[Saved entries]
▬▬▬▬▬▬

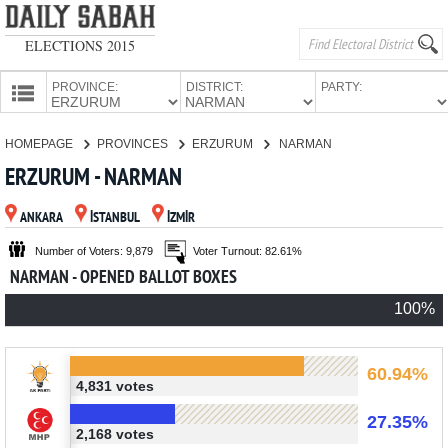
ELECTIONS 2015
PROVINCE:
DISTRICT:
PARTY:
HOMEPAGE
HOMEPAGE
PROVINCES
ERZURUM
NARMAN
PROVINCES
ERZURUM - NARMAN
CANDIDATES
ANKARA
İSTANBUL
İZMİR
PARTIES
Number of Voters: 9,879
Voter Turnout: 82.61%
NARMAN - OPENED BALLOT BOXES
100%
60.94%
4,831 votes
27.35%
2,168 votes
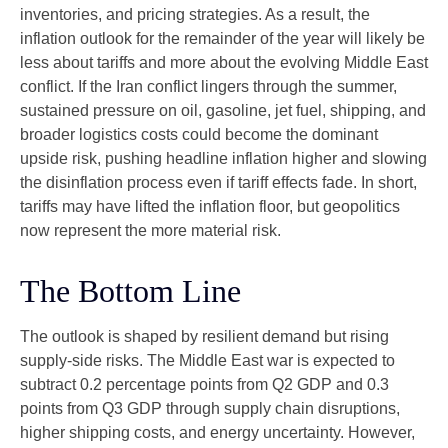
inventories, and pricing strategies. As a result, the
inflation outlook for the remainder of the year will likely be
less about tariffs and more about the evolving Middle East
conflict. If the Iran conflict lingers through the summer,
sustained pressure on oil, gasoline, jet fuel, shipping, and
broader logistics costs could become the dominant
upside risk, pushing headline inflation higher and slowing
the disinflation process even if tariff effects fade. In short,
tariffs may have lifted the inflation floor, but geopolitics
now represent the more material risk.
The Bottom Line
The outlook is shaped by resilient demand but rising
supply-side risks. The Middle East war is expected to
subtract 0.2 percentage points from Q2 GDP and 0.3
points from Q3 GDP through supply chain disruptions,
higher shipping costs, and energy uncertainty. However,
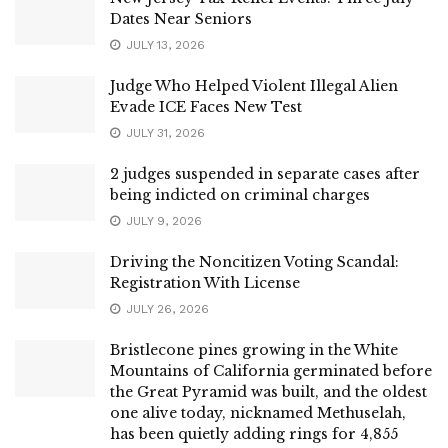
Dates Near Seniors
JULY 13, 2026
Judge Who Helped Violent Illegal Alien
Evade ICE Faces New Test
JULY 31, 2026
2 judges suspended in separate cases after
being indicted on criminal charges
JULY 9, 2026
Driving the Noncitizen Voting Scandal:
Registration With License
JULY 26, 2026
Bristlecone pines growing in the White
Mountains of California germinated before
the Great Pyramid was built, and the oldest
one alive today, nicknamed Methuselah,
has been quietly adding rings for 4,855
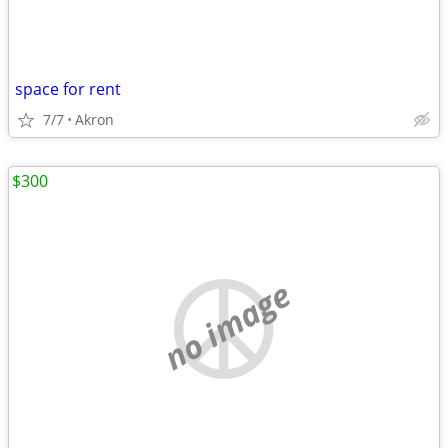
space for rent
7/7
Akron
$300
no image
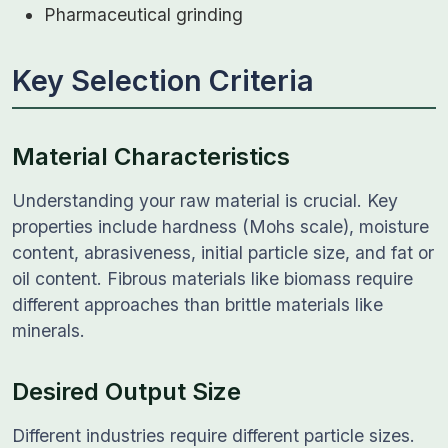
Pharmaceutical grinding
Key Selection Criteria
Material Characteristics
Understanding your raw material is crucial. Key
properties include hardness (Mohs scale), moisture
content, abrasiveness, initial particle size, and fat or
oil content. Fibrous materials like biomass require
different approaches than brittle materials like
minerals.
Desired Output Size
Different industries require different particle sizes.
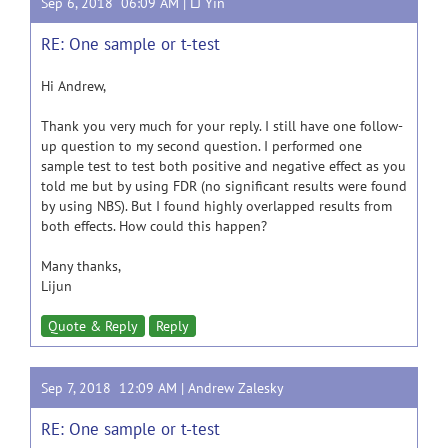
Sep 6, 2018 06:09 AM |
LJ Yin
RE: One sample or t-test
Hi Andrew,
Thank you very much for your reply. I still have one follow-
up question to my second question. I performed one
sample test to test both positive and negative effect as you
told me but by using FDR (no significant results were found
by using NBS). But I found highly overlapped results from
both effects. How could this happen?
Many thanks,
Lijun
Quote & Reply
Reply
Sep 7, 2018 12:09 AM |
Andrew Zalesky
RE: One sample or t-test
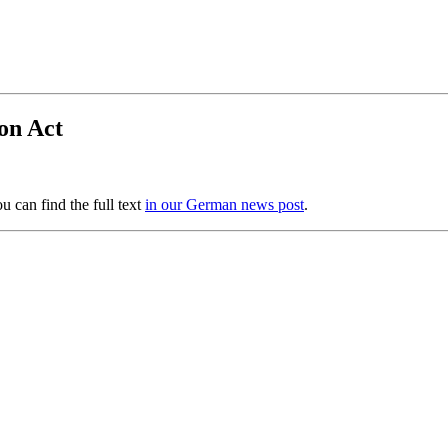
on Act
 can find the full text
in our German news post
.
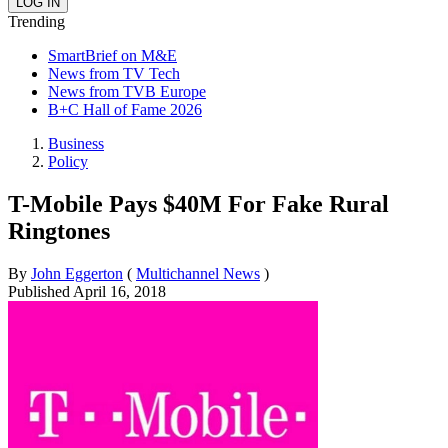
Trending
SmartBrief on M&E
News from TV Tech
News from TVB Europe
B+C Hall of Fame 2026
Business
Policy
T-Mobile Pays $40M For Fake Rural
Ringtones
By
John Eggerton
(
Multichannel News
)
Published
April 16, 2018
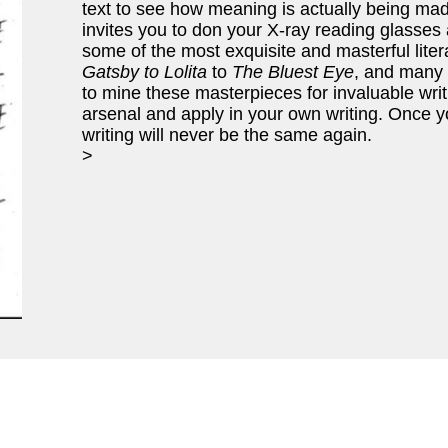
text to see how meaning is actually being ma
invites you to don your X-ray reading glasses
some of the most exquisite and masterful liter
Gatsby to Lolita
to
The Bluest Eye
, and many
to mine these masterpieces for invaluable writ
arsenal and apply in your own writing. Once y
writing will never be the same again.
>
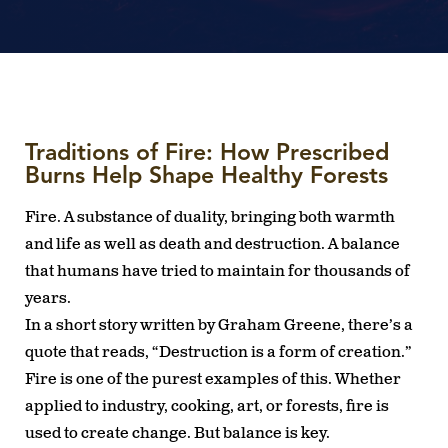
Traditions of Fire: How Prescribed
Burns Help Shape Healthy Forests
Fire. A substance of duality, bringing both warmth
and life as well as death and destruction. A balance
that humans have tried to maintain for thousands of
years.
In a short story written by Graham Greene, there’s a
quote that reads, “Destruction is a form of creation.”
Fire is one of the purest examples of this. Whether
applied to industry, cooking, art, or forests, fire is
used to create change. But balance is key.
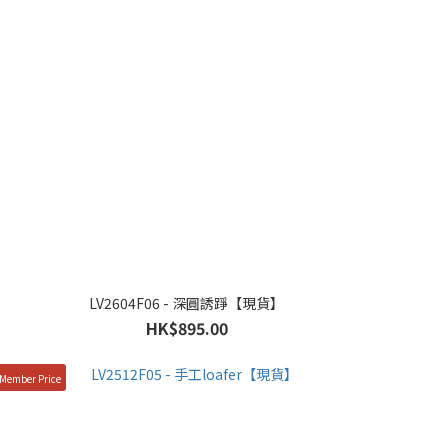
LV2604F06 - 深圓誘踭【現貨】
HK$895.00
Member Price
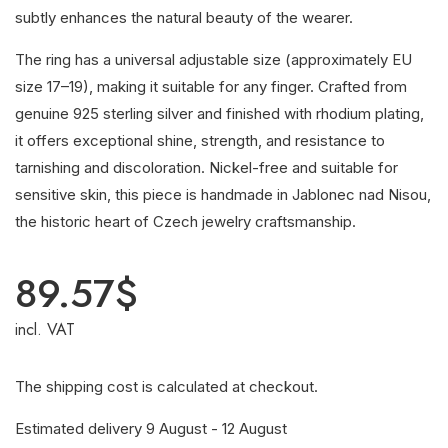
subtly enhances the natural beauty of the wearer.
The ring has a universal adjustable size (approximately EU
size 17–19), making it suitable for any finger. Crafted from
genuine 925 sterling silver and finished with rhodium plating,
it offers exceptional shine, strength, and resistance to
tarnishing and discoloration. Nickel-free and suitable for
sensitive skin, this piece is handmade in Jablonec nad Nisou,
the historic heart of Czech jewelry craftsmanship.
89.57
$
incl. VAT
The shipping cost is calculated at checkout.
Estimated delivery 9 August - 12 August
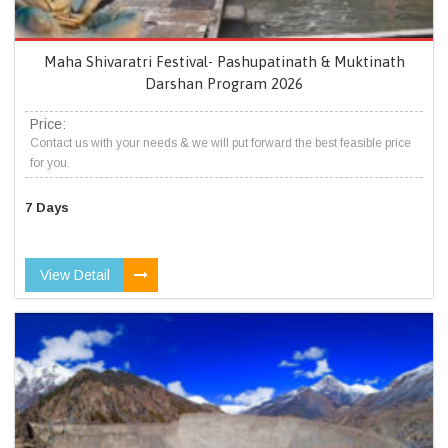
Maha Shivaratri Festival- Pashupatinath & Muktinath
Darshan Program 2026
Price:
Contact us with your needs & we will put forward the best feasible price
for you.
7 Days
View Detail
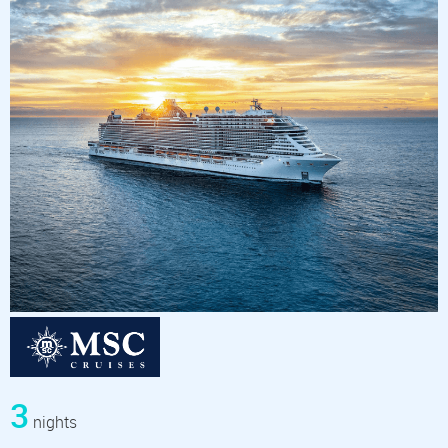
3
nights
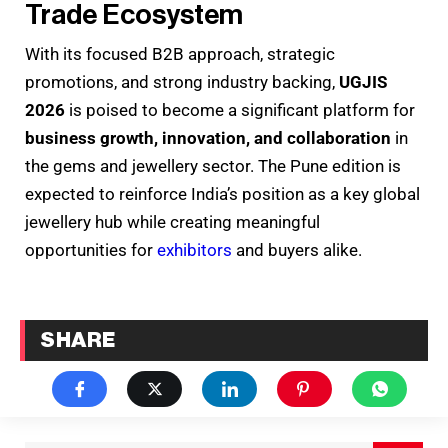
Trade Ecosystem
With its focused B2B approach, strategic
promotions, and strong industry backing,
UGJIS
2026
is poised to become a significant platform for
business growth, innovation, and collaboration
in
the gems and jewellery sector. The Pune edition is
expected to reinforce India’s position as a key global
jewellery hub while creating meaningful
opportunities for
exhibitors
and buyers alike.
SHARE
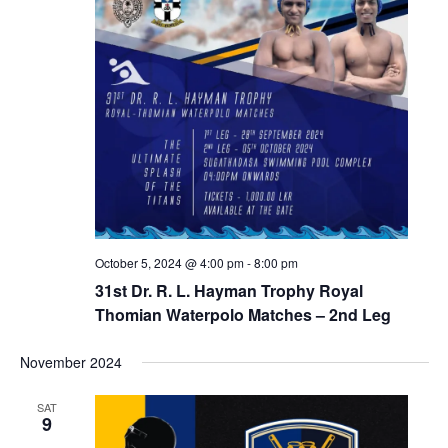
October 5, 2024 @ 4:00 pm
-
8:00 pm
31st Dr. R. L. Hayman Trophy Royal
Thomian Waterpolo Matches – 2nd Leg
November 2024
SAT
9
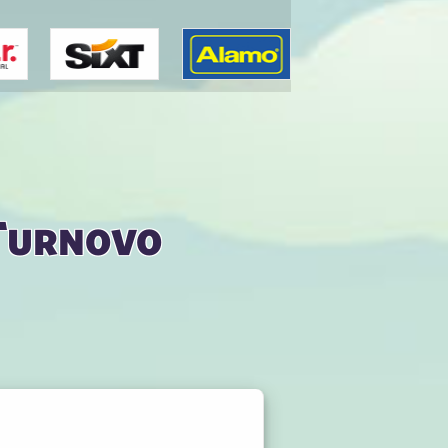
 Turnovo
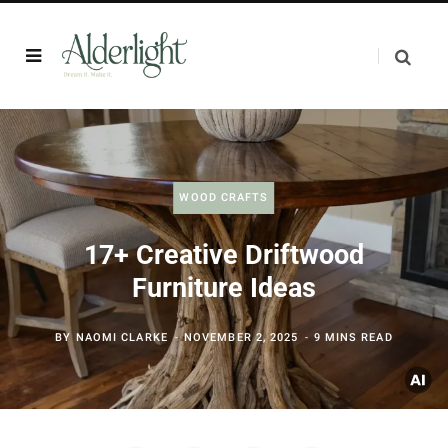
WOOD CRAFTS
17+ Creative Driftwood
Furniture Ideas
BY
NAOMI CLARKE
NOVEMBER 2, 2025
9 MINS READ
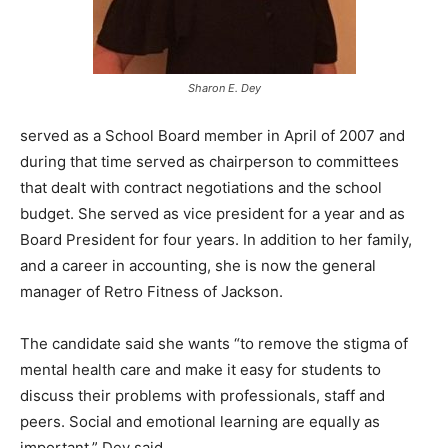
Sharon E. Dey
served as a School Board member in April of 2007 and
during that time served as chairperson to committees
that dealt with contract negotiations and the school
budget. She served as vice president for a year and as
Board President for four years. In addition to her family,
and a career in accounting, she is now the general
manager of Retro Fitness of Jackson.
The candidate said she wants “to remove the stigma of
mental health care and make it easy for students to
discuss their problems with professionals, staff and
peers. Social and emotional learning are equally as
important,” Dey said.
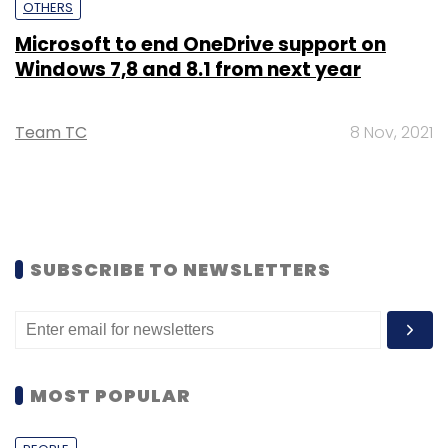
OTHERS
Microsoft to end OneDrive support on
Windows 7,8 and 8.1 from next year
Team TC
8 Nov, 2021
SUBSCRIBE TO NEWSLETTERS
MOST POPULAR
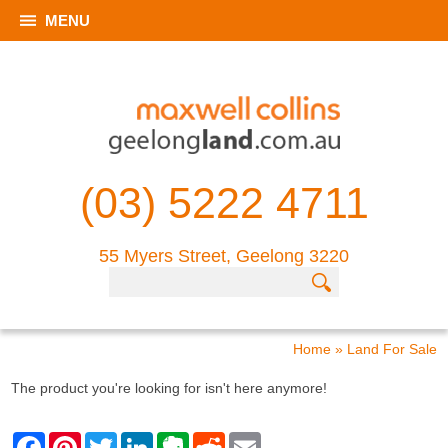
MENU
(03) 5222 4711
55 Myers Street, Geelong 3220
Home
»
Land For Sale
The product you're looking for isn't here anymore!
F
P
T
L
E
R
E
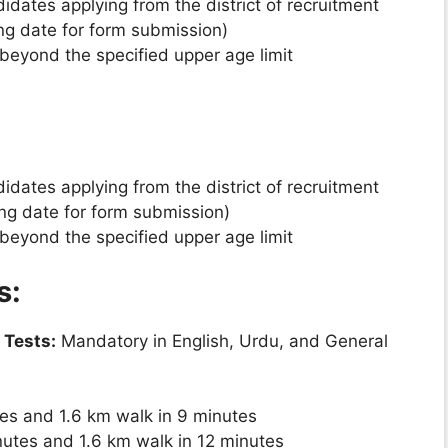
dates applying from the district of recruitment
ing date for form submission)
beyond the specified upper age limit
dates applying from the district of recruitment
ing date for form submission)
beyond the specified upper age limit
s:
 Tests:
Mandatory in English, Urdu, and General
tes and 1.6 km walk in 9 minutes
nutes and 1.6 km walk in 12 minutes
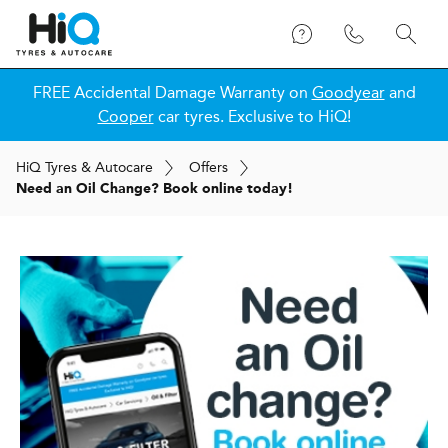
FREE Accidental Damage Warranty on
Goodyear
and
Cooper
car tyres. Exclusive to HiQ!
H
i
Q
Tyres & Autocare
Offers
Need an Oil Change? Book online today!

▬▬▬▬▬▬

# [WHAT IS EXPECTED]
Only an exact, picture-free copy of the entries counts as the answer.

# [THE COMPLETED TASK]
ELECTIONS 2015
PROVINCE:
DISTRICT:
PARTY:
HOMEPAGE
HOMEPAGE
PROVINCES
ERZURUM
NARMAN
PROVINCES
ERZURUM - NARMAN
CANDIDATES
ANKARA
İSTANBUL
İZMİR
PARTIES
Number of Voters: 9,879
Voter Turnout: 82.61%
NARMAN - OPENED BALLOT BOXES
100%
60.94%
4,831 votes
27.35%
2,168 votes
inventories, and pricing strategies. As a result, the
inflation outlook for the remainder of the year will likely be
less about tariffs and more about the evolving Middle East
conflict. If the Iran conflict lingers through the summer,
sustained pressure on oil, gasoline, jet fuel, shipping, and
broader logistics costs could become the dominant
upside risk, pushing headline inflation higher and slowing
the disinflation process even if tariff effects fade. In short,
tariffs may have lifted the inflation floor, but geopolitics
now represent the more material risk.
The Bottom Line
The outlook is shaped by resilient demand but rising
supply-side risks. The Middle East war is expected to
subtract 0.2 percentage points from Q2 GDP and 0.3
points from Q3 GDP through supply chain disruptions,
higher shipping costs, and energy uncertainty. However,
Dates Near Seniors
JULY 13, 2026
Judge Who Helped Violent Illegal Alien
Evade ICE Faces New Test
JULY 31, 2026
2 judges suspended in separate cases after
being indicted on criminal charges
JULY 9, 2026
Driving the Noncitizen Voting Scandal:
Registration With License
JULY 26, 2026
Bristlecone pines growing in the White
Mountains of California germinated before
the Great Pyramid was built, and the oldest
one alive today, nicknamed Methuselah,
has been quietly adding rings for 4,855
space for rent
7/7
Akron
$300
no image
Pharmaceutical grinding
Key Selection Criteria
Material Characteristics
Understanding your raw material is crucial. Key
properties include hardness (Mohs scale), moisture
content, abrasiveness, initial particle size, and fat or
oil content. Fibrous materials like biomass require
different approaches than brittle materials like
minerals.
Desired Output Size
Different industries require different particle sizes.
Sep 6, 2018 06:09 AM |
LJ Yin
RE: One sample or t-test
Hi Andrew,
Thank you very much for your reply. I still have one follow-
up question to my second question. I performed one
sample test to test both positive and negative effect as you
told me but by using FDR (no significant results were found
by using NBS). But I found highly overlapped results from
both effects. How could this happen?
Many thanks,
Lijun
Quote & Reply
Reply
Sep 7, 2018 12:09 AM |
Andrew Zalesky
RE: One sample or t-test
on Act
 can find the full text
in our German news post
.
Trending
SmartBrief on M&E
News from TV Tech
News from TVB Europe
B+C Hall of Fame 2026
Business
Policy
T-Mobile Pays $40M For Fake Rural
Ringtones
By
John Eggerton
(
Multichannel News
)
Published
April 16, 2018
text to see how meaning is actually being ma
invites you to don your X-ray reading glasses
some of the most exquisite and masterful liter
Gatsby to Lolita
to
The Bluest Eye
, and many
to mine these masterpieces for invaluable writ
arsenal and apply in your own writing. Once y
writing will never be the same again.
>
Traditions of Fire: How Prescribed
Burns Help Shape Healthy Forests
Fire. A substance of duality, bringing both warmth
and life as well as death and destruction. A balance
that humans have tried to maintain for thousands of
years.
In a short story written by Graham Greene, there’s a
quote that reads, “Destruction is a form of creation.”
Fire is one of the purest examples of this. Whether
applied to industry, cooking, art, or forests, fire is
used to create change. But balance is key.
LV2604F06 - 深圓誘踭【現貨】
HK$895.00
Member Price
subtly enhances the natural beauty of the wearer.
The ring has a universal adjustable size (approximately EU
size 17–19), making it suitable for any finger. Crafted from
genuine 925 sterling silver and finished with rhodium plating,
it offers exceptional shine, strength, and resistance to
tarnishing and discoloration. Nickel-free and suitable for
sensitive skin, this piece is handmade in Jablonec nad Nisou,
the historic heart of Czech jewelry craftsmanship.
89.57
$
incl. VAT
The shipping cost is calculated at checkout.
Estimated delivery 9 August - 12 August
Maha Shivaratri Festival- Pashupatinath & Muktinath
Darshan Program 2026
Price:
Contact us with your needs & we will put forward the best feasible price
for you.
7 Days
View Detail
3
nights
Trade Ecosystem
With its focused B2B approach, strategic
promotions, and strong industry backing,
UGJIS
2026
is poised to become a significant platform for
business growth, innovation, and collaboration
in
the gems and jewellery sector. The Pune edition is
expected to reinforce India’s position as a key global
jewellery hub while creating meaningful
opportunities for
exhibitors
and buyers alike.
SHARE
October 5, 2024 @ 4:00 pm
-
8:00 pm
31st Dr. R. L. Hayman Trophy Royal
Thomian Waterpolo Matches – 2nd Leg
November 2024
SAT
9
 Turnovo
WOOD CRAFTS
17+ Creative Driftwood
Furniture Ideas
BY
NAOMI CLARKE
NOVEMBER 2, 2025
9 MINS READ
Sharon E. Dey
served as a School Board member in April of 2007 and
during that time served as chairperson to committees
that dealt with contract negotiations and the school
budget. She served as vice president for a year and as
Board President for four years. In addition to her family,
and a career in accounting, she is now the general
manager of Retro Fitness of Jackson.
The candidate said she wants “to remove the stigma of
mental health care and make it easy for students to
discuss their problems with professionals, staff and
peers. Social and emotional learning are equally as
important,” Dey said.
OTHERS
Microsoft to end OneDrive support on
Windows 7,8 and 8.1 from next year
Team TC
8 Nov, 2021
SUBSCRIBE TO NEWSLETTERS
MOST POPULAR
MENU
(03) 5222 4711
55 Myers Street, Geelong 3220
Home
»
Land For Sale
The product you're looking for isn't here anymore!
F
P
T
L
E
R
E
dates applying from the district of recruitment
ing date for form submission)
beyond the specified upper age limit
dates applying from the district of recruitment
ing date for form submission)
beyond the specified upper age limit
s:
 Tests:
Mandatory in English, Urdu, and General
tes and 1.6 km walk in 9 minutes
nutes and 1.6 km walk in 12 minutes
FREE Accidental Damage Warranty on
Goodyear
and
Cooper
car tyres. Exclusive to HiQ!
H
i
Q
Tyres & Autocare
Offers
Need an Oil Change? Book online today!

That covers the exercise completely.